Çeçen cinayetleri yargıya taşındı
Google News'te Doğruhaber'e abone olun. 

İSTANBUL- İstanbul Zeytinburnu’nda 2009 yılında suikast sonucu öldürülen Musa Ali Osaev ve yine Zeytinburnu’nda 2011 yılında suikast sonucu öldürülen Berkghaz Musaev, Rüstem Altemirov ve Zaurbek Amirev’in katilleri ile ilgili yürütülen soruşturma tamamlanarak ilgililer hakkında dava açıldı.

Açılan dava ile ilgili bir basın toplantısı düzenleyen İnsani Müdafa ve Kardeşlik Derneği (İMKANDER) Başkanı Murat Özer, cinayetten sorumlu zanlıların Rus istihbaratı ile yaptığı görüşmelerin kamera kayıtlarını kamuoyuyla paylaştı. 

İstanbul’da 2009 ve 2011 yıllarında gerçekleşen ve 4 Çeçen’in yaşamını yitirdiği suikastlar hakkında savcılık soruşturmasının tamamlanarak davanın açıldıüını ifade eden Özer, “ Toplam 3000 sayfaya ulaşan dosyada onlarca kişinin ifadesi, çok miktarda kamera kaydı, Ali Osaev cinayeti zanlısı tutuklu Zon’nın Rus istihbarat görevlisiyle gerçekleştirdiği görüşmenin video kayıtları, yüzlerce fotoğraf ve istihbarat bilgileri bulunmaktadır.

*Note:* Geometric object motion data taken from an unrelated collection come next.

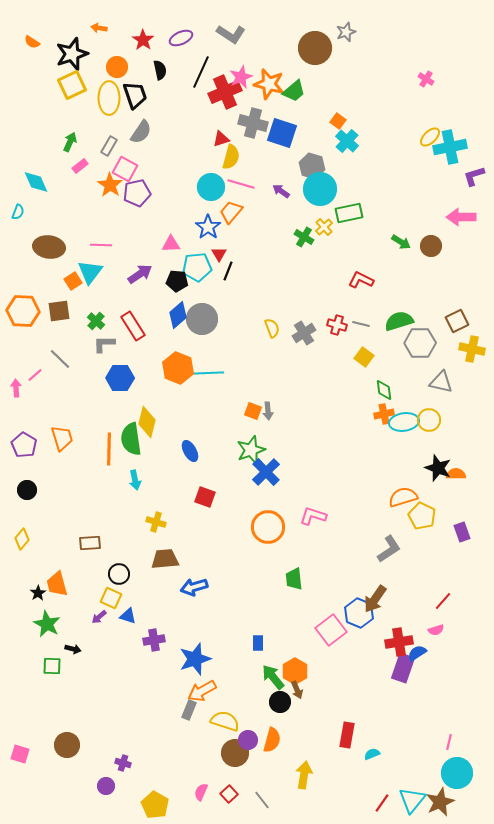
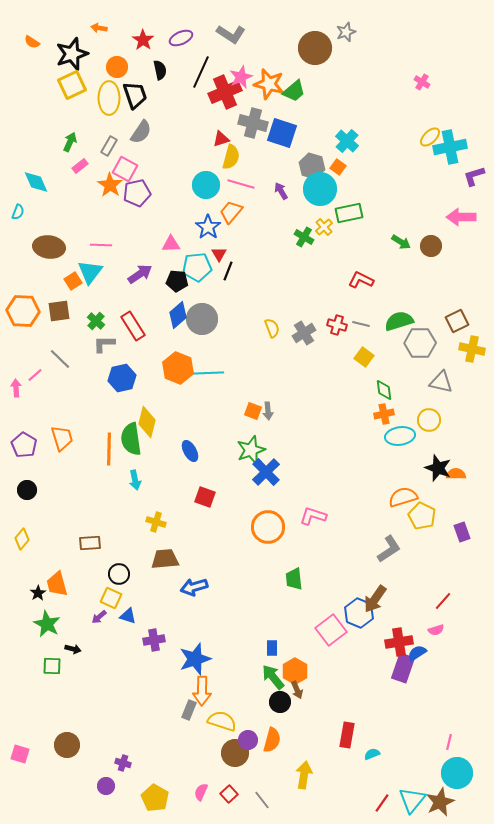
pink cross at (426, 79): moved 4 px left, 3 px down
orange square at (338, 121): moved 46 px down
cyan circle at (211, 187): moved 5 px left, 2 px up
purple arrow at (281, 191): rotated 24 degrees clockwise
blue hexagon at (120, 378): moved 2 px right; rotated 12 degrees counterclockwise
cyan ellipse at (404, 422): moved 4 px left, 14 px down
blue rectangle at (258, 643): moved 14 px right, 5 px down
orange arrow at (202, 691): rotated 60 degrees counterclockwise
yellow semicircle at (225, 721): moved 3 px left
yellow pentagon at (155, 805): moved 7 px up
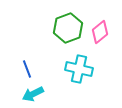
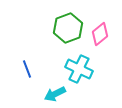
pink diamond: moved 2 px down
cyan cross: rotated 12 degrees clockwise
cyan arrow: moved 22 px right
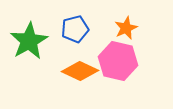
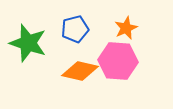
green star: moved 1 px left, 2 px down; rotated 24 degrees counterclockwise
pink hexagon: rotated 9 degrees counterclockwise
orange diamond: rotated 12 degrees counterclockwise
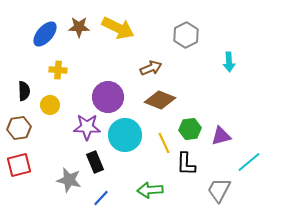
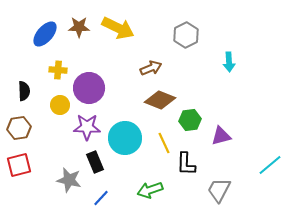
purple circle: moved 19 px left, 9 px up
yellow circle: moved 10 px right
green hexagon: moved 9 px up
cyan circle: moved 3 px down
cyan line: moved 21 px right, 3 px down
green arrow: rotated 15 degrees counterclockwise
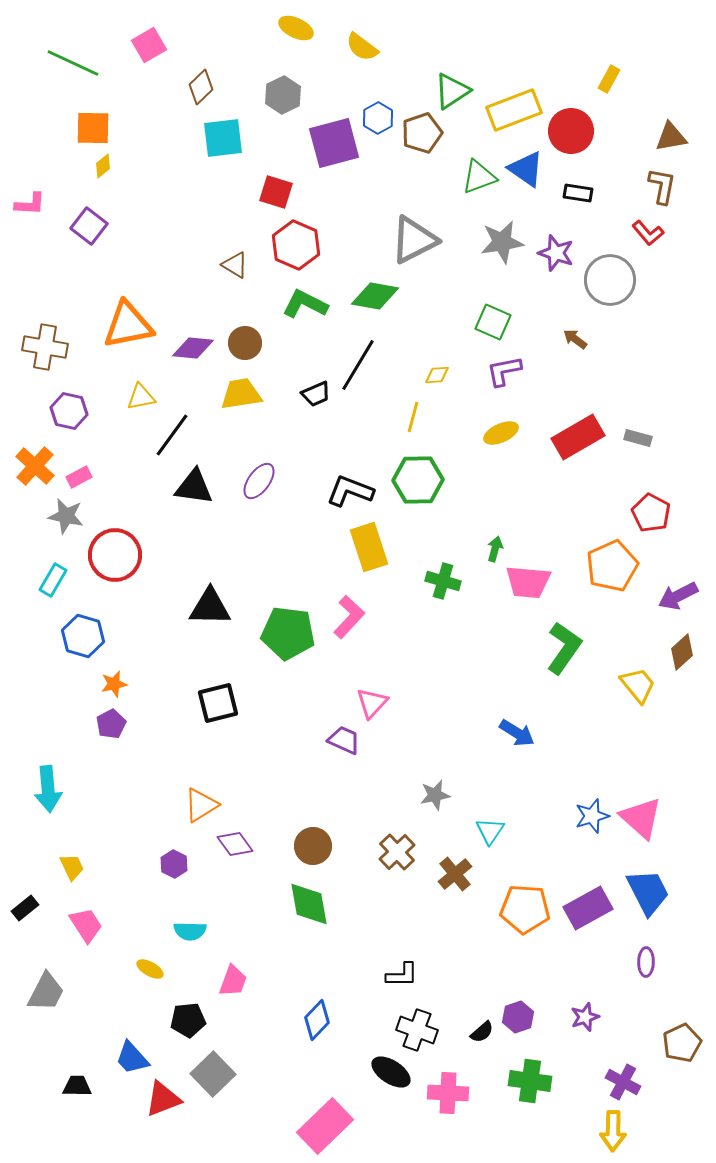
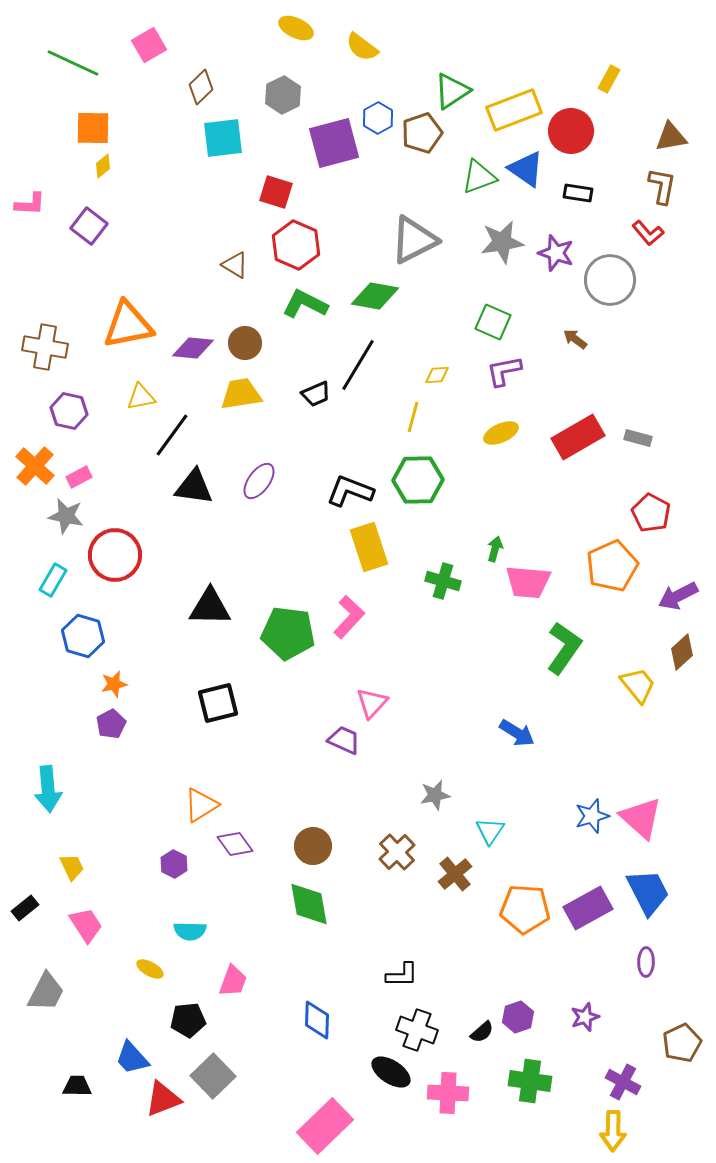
blue diamond at (317, 1020): rotated 42 degrees counterclockwise
gray square at (213, 1074): moved 2 px down
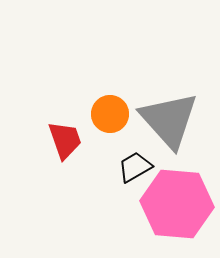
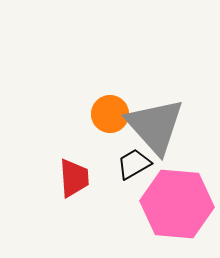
gray triangle: moved 14 px left, 6 px down
red trapezoid: moved 9 px right, 38 px down; rotated 15 degrees clockwise
black trapezoid: moved 1 px left, 3 px up
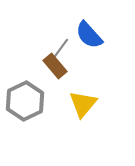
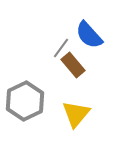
brown rectangle: moved 18 px right, 1 px up
yellow triangle: moved 7 px left, 10 px down
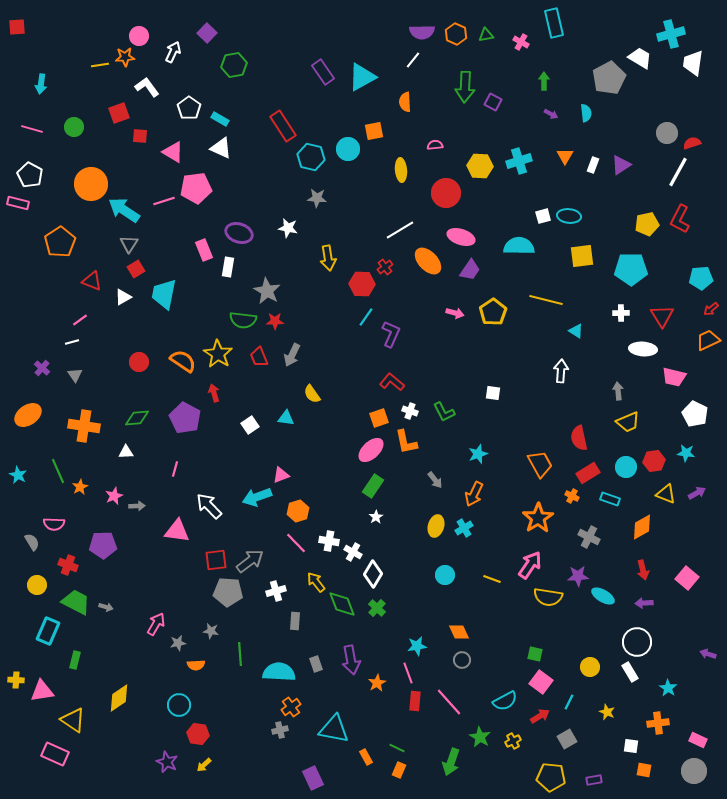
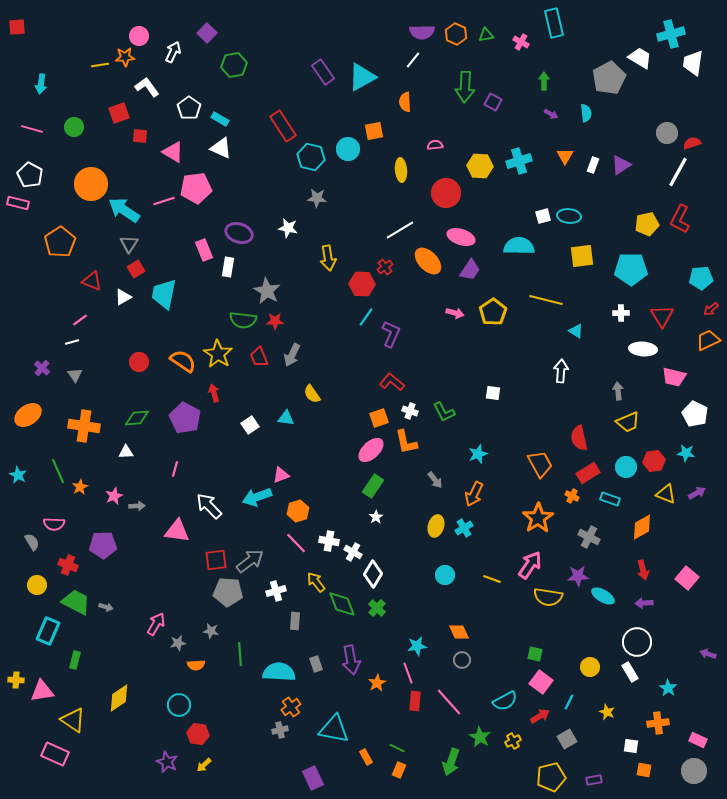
yellow pentagon at (551, 777): rotated 20 degrees counterclockwise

Savcılığın, İstanbul Emniyeti’nin ve MİT’in yürüttüğü soruşturma neticesinde “Çeçen Cinayetleri” üzerindeki sır perdesi aralanmış ve sadece bu cinayetlerle ilişkin değil yurt içinde ve yurt dışında Kafkasyalı direniş yanlısı liderlere yönelik gerçekleştirilen suikastlar hakkında da son derece çarpıcı bilgilere ulaşılmıştır” dedi.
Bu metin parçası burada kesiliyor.